MechE PhD Prospectus Defense: Zachary Serlin

  • Starts: 10:00 am on Monday, September 23, 2019
  • Ends: 12:00 pm on Monday, September 23, 2019
TITLE: DISTRIBUTED FORMAL METHODS AND SENSING FOR ROBOTIC SYSTEMS.

ABSTRACT: Modern multi-robot systems quickly become too complex for humans to control. For humans to control a team of robots from only high level mission specifications, flexible algorithms for planning, coordination, control, and perception have become a necessity. Automated control of a robotic team requires a shared understanding of the mission and goals, planning of individual robot motions, and coordinated perception along the planned routes. These problems arise in applications such as persistent surveillance, robotic agriculture, post-disaster search and rescue, and autonomous driving.

Unlike other work in planning, control, and perception for distributed systems, this work considers both homogeneous and heterogeneous robot teams, tasks the team from generally applicable specification languages, and employs more efficient data association techniques for perception. Overall, this work aims to address issues that arise at every level of specification based planning, coordination, control, and perception; including multi-agent task planning from temporal logic specifications, coordinated lower level motion and path planning, and task level sensing, perception, and object tracking, all in the context of a distributed team of robots.

This prospectus begins with completed work and then moves to current and future work.
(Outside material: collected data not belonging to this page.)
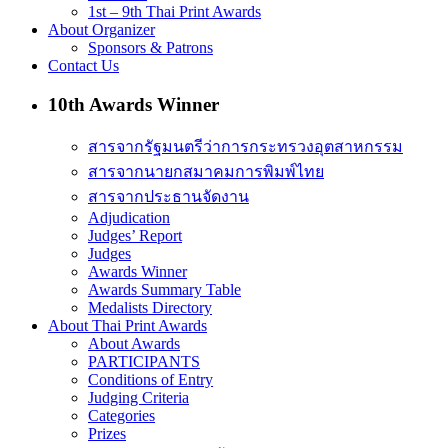
1st – 9th Thai Print Awards
About Organizer
Sponsors & Patrons
Contact Us
10th Awards Winner
สารจากรัฐมนตรีว่าการกระทรวงอุตสาหกรรม
สารจากนายกสมาคมการพิมพ์ไทย
สารจากประธานจัดงาน
Adjudication
Judges’ Report
Judges
Awards Winner
Awards Summary Table
Medalists Directory
About Thai Print Awards
About Awards
PARTICIPANTS
Conditions of Entry
Judging Criteria
Categories
Prizes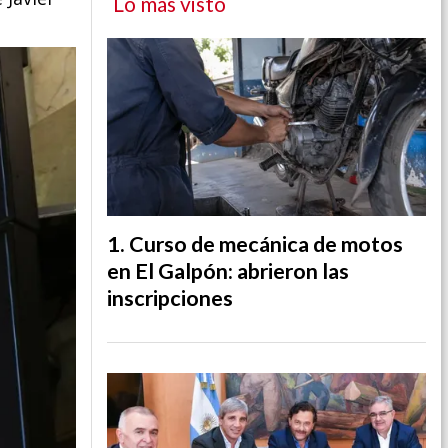
Lo más visto
Curso de mecánica de motos
en El Galpón: abrieron las
inscripciones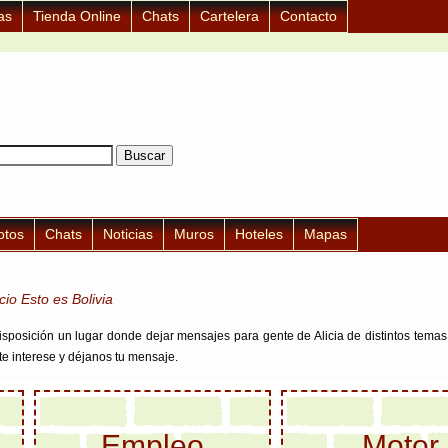
as
Tienda Online
Chats
Cartelera
Contacto
otos
Chats
Noticias
Muros
Hoteles
Mapas
icio Esto es Bolivia
sposición un lugar donde dejar mensajes para gente de Alicia de distintos temas.
e interese y déjanos tu mensaje.
Empleo
Motor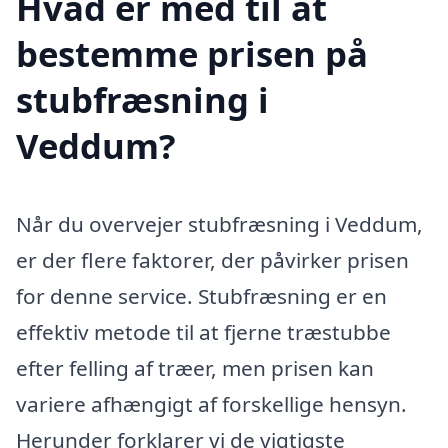
Hvad er med til at
bestemme prisen på
stubfræsning i
Veddum?
Når du overvejer stubfræsning i Veddum,
er der flere faktorer, der påvirker prisen
for denne service. Stubfræsning er en
effektiv metode til at fjerne træstubbe
efter felling af træer, men prisen kan
variere afhængigt af forskellige hensyn.
Herunder forklarer vi de vigtigste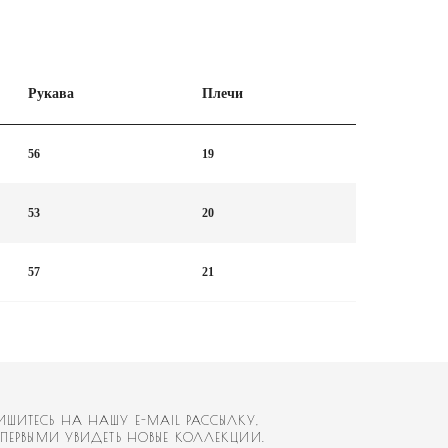
Рукава
Плечи
56
19
53
20
57
21
У E-MAIL РАССЫЛКУ,
ЕТЬ НОВЫЕ КОЛЛЕКЦИИ.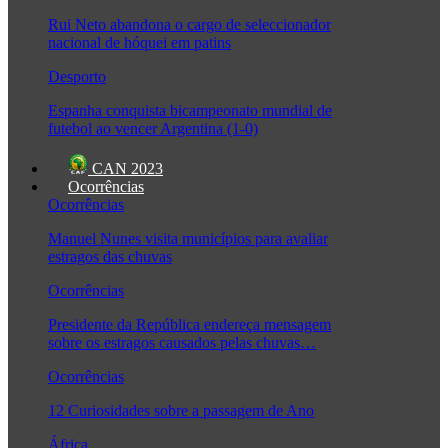
Rui Neto abandona o cargo de seleccionador
nacional de hóquei em patins
Desporto
Espanha conquista bicampeonato mundial de
futebol ao vencer Argentina (1-0)
CAN 2023
Ocorrências
Ocorrências
Manuel Nunes visita municípios para avaliar
estragos das chuvas
Ocorrências
Presidente da República endereça mensagem
sobre os estragos causados pelas chuvas…
Ocorrências
12 Curiosidades sobre a passagem de Ano
África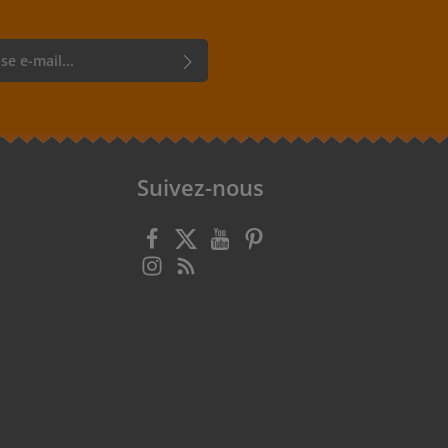
r, vous confirmez que vous avez lu
rotection des données
et que vous
énérales
.
Suivez-nous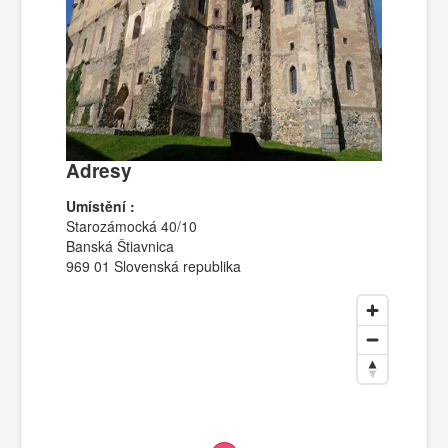
Adresy
Umístění :
Starozámocká 40/10
Banská Štiavnica
969 01 Slovenská republika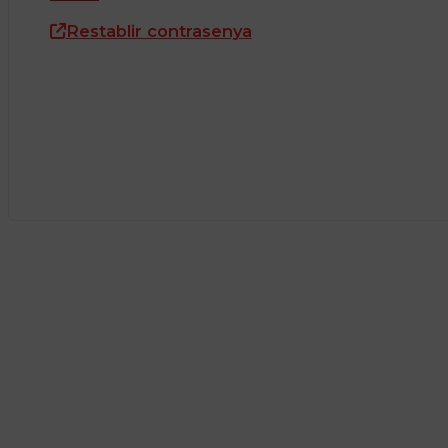
Restablir contrasenya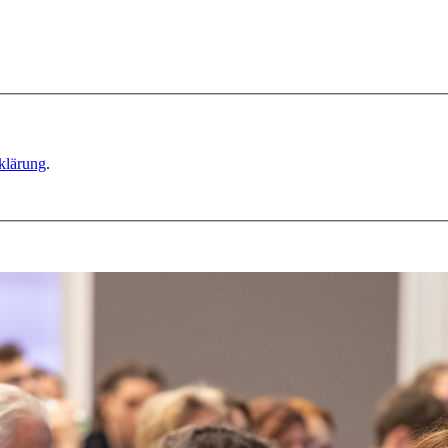
klärung
.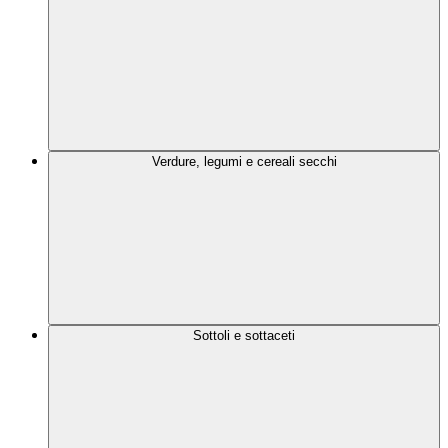
Verdure, legumi e cereali secchi
Sottoli e sottaceti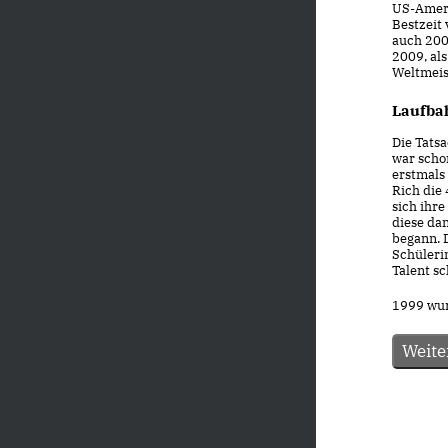
US-Ameri
Bestzeit
auch 2009
2009, als
Weltmeist
Laufba
Die Tats
war schon
erstmals
Rich die
sich ihre
diese dan
begann. 
Schüleri
Talent s
1999 wur
Weite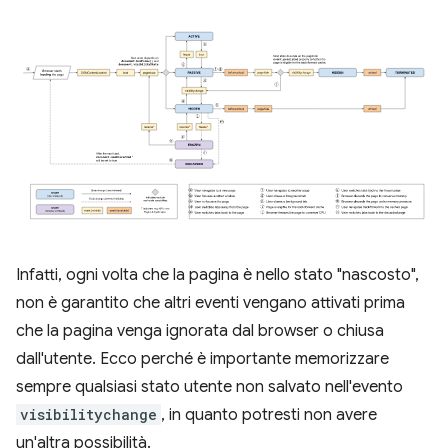
Infatti, ogni volta che la pagina è nello stato "nascosto",
non è garantito che altri eventi vengano attivati prima
che la pagina venga ignorata dal browser o chiusa
dall'utente. Ecco perché è importante memorizzare
sempre qualsiasi stato utente non salvato nell'evento
visibilitychange
, in quanto potresti non avere
un'altra possibilità.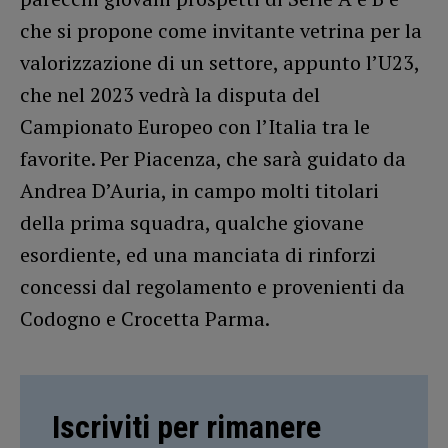
che si propone come invitante vetrina per la
valorizzazione di un settore, appunto l’U23,
che nel 2023 vedrà la disputa del
Campionato Europeo con l’Italia tra le
favorite. Per Piacenza, che sarà guidato da
Andrea D’Auria, in campo molti titolari
della prima squadra, qualche giovane
esordiente, ed una manciata di rinforzi
concessi dal regolamento e provenienti da
Codogno e Crocetta Parma.
Iscriviti per rimanere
It begins by introducing a solution for coordinating a team of homogeneous mo- bile robots, each with a noisy sensor array, subject to linear temporal logic constraints. The next section explores task level multi-robot, multi-image, object matching and tracking via the QuickMatch algorithm. The final section summarizes current and future research, which includes tasking of a heterogeneous multi-robot team from formal specifications, algorithms for reactive high level task planning with safety guarantees for a single robot, and a distributed extension of the QuickMatch algorithm for object tracking called NetMatch.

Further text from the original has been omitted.